▶ [TASK PROMPT] With pictures left out, retype exactly the lines from the one containing "gradient fill" through the final line of the entries.

[Page images and extracted text]
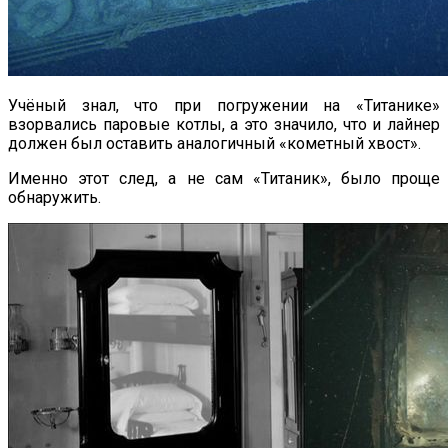
Учёный знал, что при погружении на «Титанике»
взорвались паровые котлы, а это значило, что и лайнер
должен был оставить аналогичный «кометный хвост».
Именно этот след, а не сам «Титаник», было проще
обнаружить.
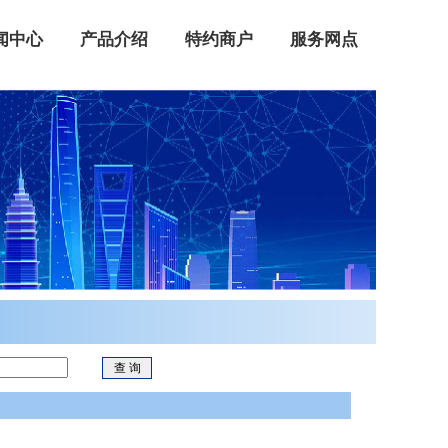
闻中心
产品介绍
特约商户
服务网点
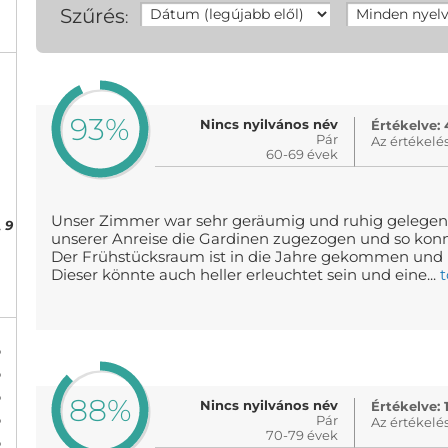
Szűrés
:
93%
Nincs nyilvános név
Értékelve: 
Pár
Az értékelé
60-69 évek
Unser Zimmer war sehr geräumig und ruhig gelegen.
,
9
unserer Anreise die Gardinen zugezogen und so kon
Der Frühstücksraum ist in die Jahre gekommen und b
Dieser könnte auch heller erleuchtet sein und eine...
%
%
%
88%
Nincs nyilvános név
Értékelve: 
%
Pár
Az értékelé
70-79 évek
%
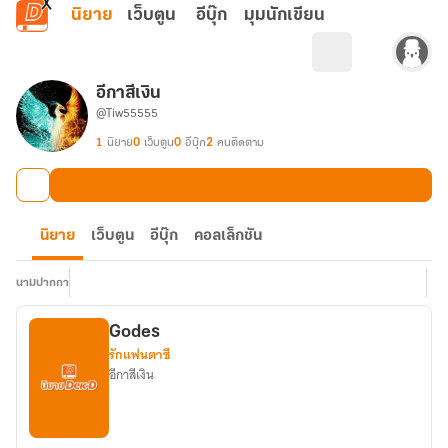
ข้ามไปยังเนื้อหาหลัก
นิยาย
เว็บตูน
อีบุ๊ก
มุมนักเขียน
อีกาสีเงิน
@Tiw55555
1
นิยาย
0
เว็บตูน
0
อีบุ๊ก
2
คนติดตาม
นิยาย
เว็บตูน
อีบุ๊ก
คอลเล็กชัน
นามปากกา
Godes
รักแฟนตาซี
อีกาสีเงิน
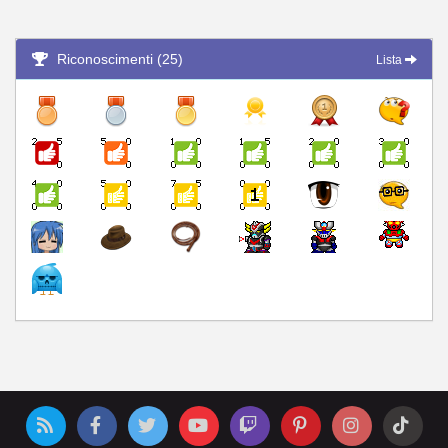
Riconoscimenti (25)
Lista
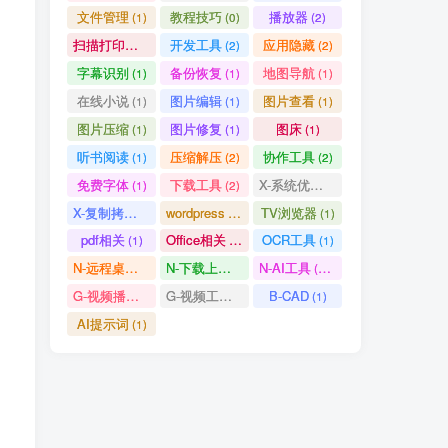
文件管理
教程技巧
播放器
(1)
(0)
(2)
(1)
(1)
(2)
扫描打印软件
开发工具
应用隐藏
(1)
(2)
(2)
(1)
(3)
(1)
字幕识别
备份恢复
地图导航
(1)
(1)
(1)
(4)
(1)
(2)
。
在线小说
图片编辑
图片查看
(1)
(1)
(1)
(9)
(1)
(1)
图片压缩
图片修复
图床
(1)
(1)
(1)
(1)
(1)
(1)
听书阅读
压缩解压
协作工具
(1)
(2)
(2)
(3)
(1)
(1)
免费字体
下载工具
X-系统优化
(1)
(2)
(1)
(1)
(1)
(1)
X-复制拷贝
wordpress
TV浏览器
(1)
(3)
(1)
(5)
(1)
(1)
pdf相关
Office相关
OCR工具
(1)
(3)
(1)
(1)
(2)
(1)
N-远程桌面
N-下载上传
N-AI工具
(0)
(1)
(37)
(1)
(1)
(5)
G-视频播放
G-视频工具
B-CAD
(2)
(1)
(1)
(1)
(4)
(1)
AI提示词
(1)
(1)
(1)
(1)
(1)
(0)
(2)
(1)
(2)
(2)
(1)
(1)
(1)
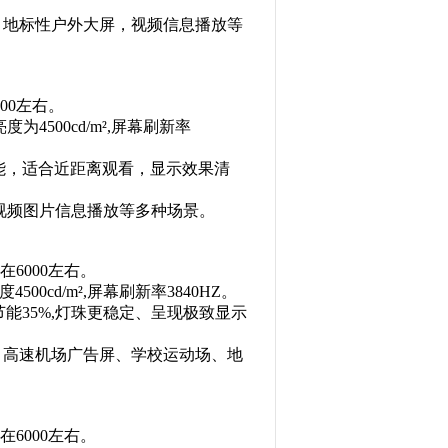
传、地标性户外大屏，视频信息播放等
00左右。
4500cd/m²,屏幕刷新率
能，适合近距离观看，显示效果清
，视频图片信息播放等多种场景。
在6000左右。
00cd/m²,屏幕刷新率3840HZ。
能35%,灯珠更稳定、呈现极致显示
传、高速机场广告屏、学校运动场、地
在6000左右。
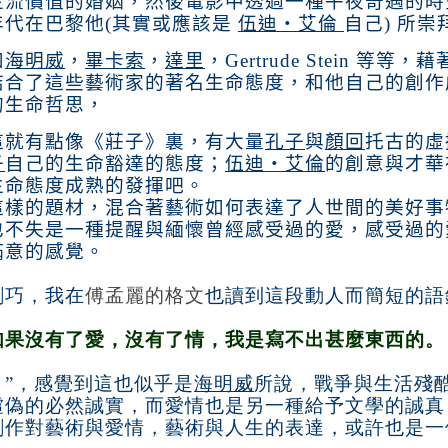
主流價值的婚姻，然後電影中透過一種午夜奇遇的時
年代在巴黎他
(
其實或應該是
伍迪‧艾倫
自己
)
所崇
如
海明威
，
畢卡索
，
達里
，
Gertrude Stein
等等，藉
結合了這些藝術家的著名生命態度，和他自己的創作
的生命哲思，
這就有點像《莊子》裏，有大量
孔子
與
顏回
托古的虛
子
自己的生命豁達的態度；
伍迪‧艾倫
的創意與才華
生命態度成熟的發揮吧。
這樣的題材，混合著藝術如何表達了人世間的美好事
也不失是一種提醒與緬懷曾經感受過的愛，感受過的
滿意的感覺。
剛巧，我在
傅孟麗的格文
也讀到這段動人而簡短的語
如果沒有了愛，沒有了情，我是寫不出甚麼東西的。
」”，感覺到這也似乎是
海明威
所說，戰爭與生活殘
虛偽的必然誠實，而愛情也是另一種給予文學的誠真
創作對藝術與愛情，藝術與人生的表達，或許也是一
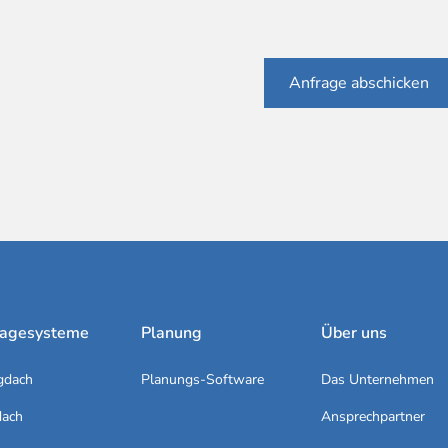
agesysteme
Planung
Über uns
gdach
Planungs-Software
Das Unternehmen
dach
Ansprechpartner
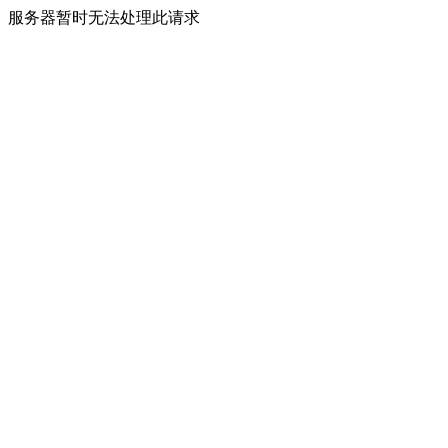
服务器暂时无法处理此请求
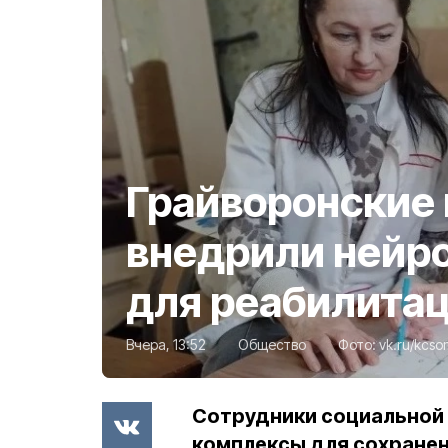
Грайворонские 
внедрили нейр
для реабилита
Вчера, 13:52
Общество
Фото:
vk.ru/kcso
Сотрудники социальной
комплексы для сохранен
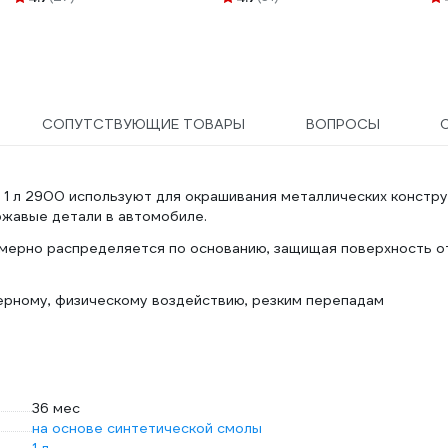
СОПУТСТВУЮЩИЕ ТОВАРЫ
ВОПРОСЫ
 1 л 2900 используют для окрашивания металлических констр
ржавые детали в автомобиле.
омерно распределяется по основанию, защищая поверхность о
рному, физическому воздействию, резким перепадам
36 мес
на основе синтетической смолы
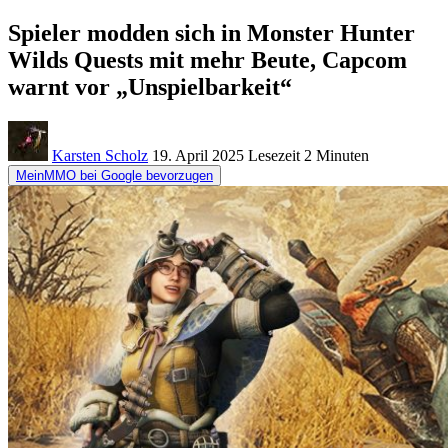
Spieler modden sich in Monster Hunter
Wilds Quests mit mehr Beute, Capcom
warnt vor „Unspielbarkeit“
Karsten Scholz
19. April 2025
Lesezeit
2 Minuten
MeinMMO bei Google bevorzugen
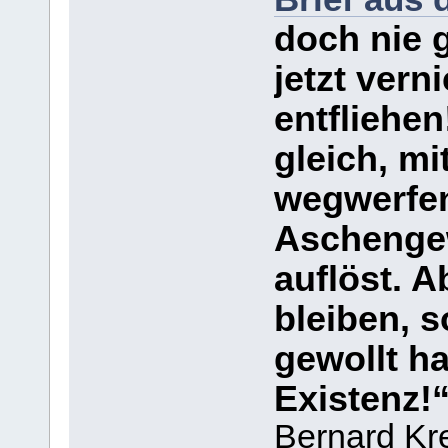
doch nie 
jetzt vern
entfliehe
gleich, m
wegwerfen
Aschengew
auflöst. 
bleiben, s
gewollt ha
Existenz
Bernard Kr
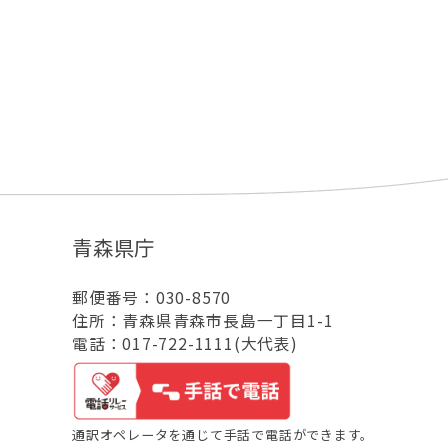
青森県庁
郵便番号：030-8570
住所：青森県青森市長島一丁目1-1
電話：017-722-1111(大代表)
通訳オペレータを通じて手話で電話ができます。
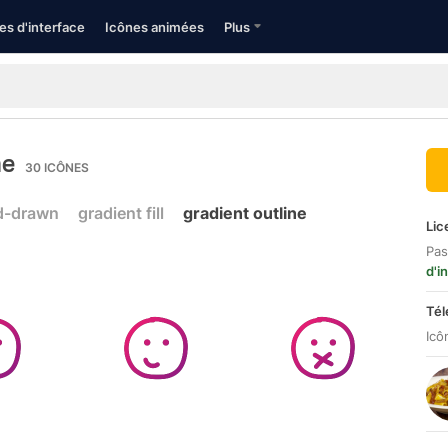
es d'interface
Icônes animées
Plus
ne
30
ICÔNES
d-drawn
gradient fill
gradient outline
Lic
Pas
d'i
Tél
Icô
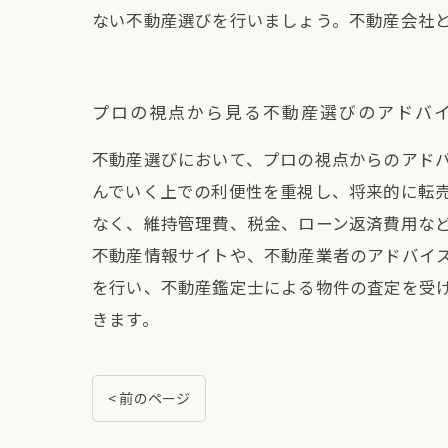
ない不動産選びを行いましょう。不動産会社
プロの視点から見る不動産選びのアドバ
不動産選びにおいて、プロの視点からのアド
んでいく上での利便性を重視し、将来的に転
なく、維持管理費、税金、ローン返済費用な
不動産情報サイトや、不動産業者のアドバイ
を行い、不動産鑑定士による物件の査定を受
きます。
< 前のページ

▶ [SOLUTION TO THIS TASK]
gradient fill
gradient outline
Lic
Pas
d'i
Tél
Icô
ない不動産選びを行いましょう。不動産会社
プロの視点から見る不動産選びのアドバ
不動産選びにおいて、プロの視点からのアド
んでいく上での利便性を重視し、将来的に転
なく、維持管理費、税金、ローン返済費用な
不動産情報サイトや、不動産業者のアドバイ
を行い、不動産鑑定士による物件の査定を受
きます。
< 前のページ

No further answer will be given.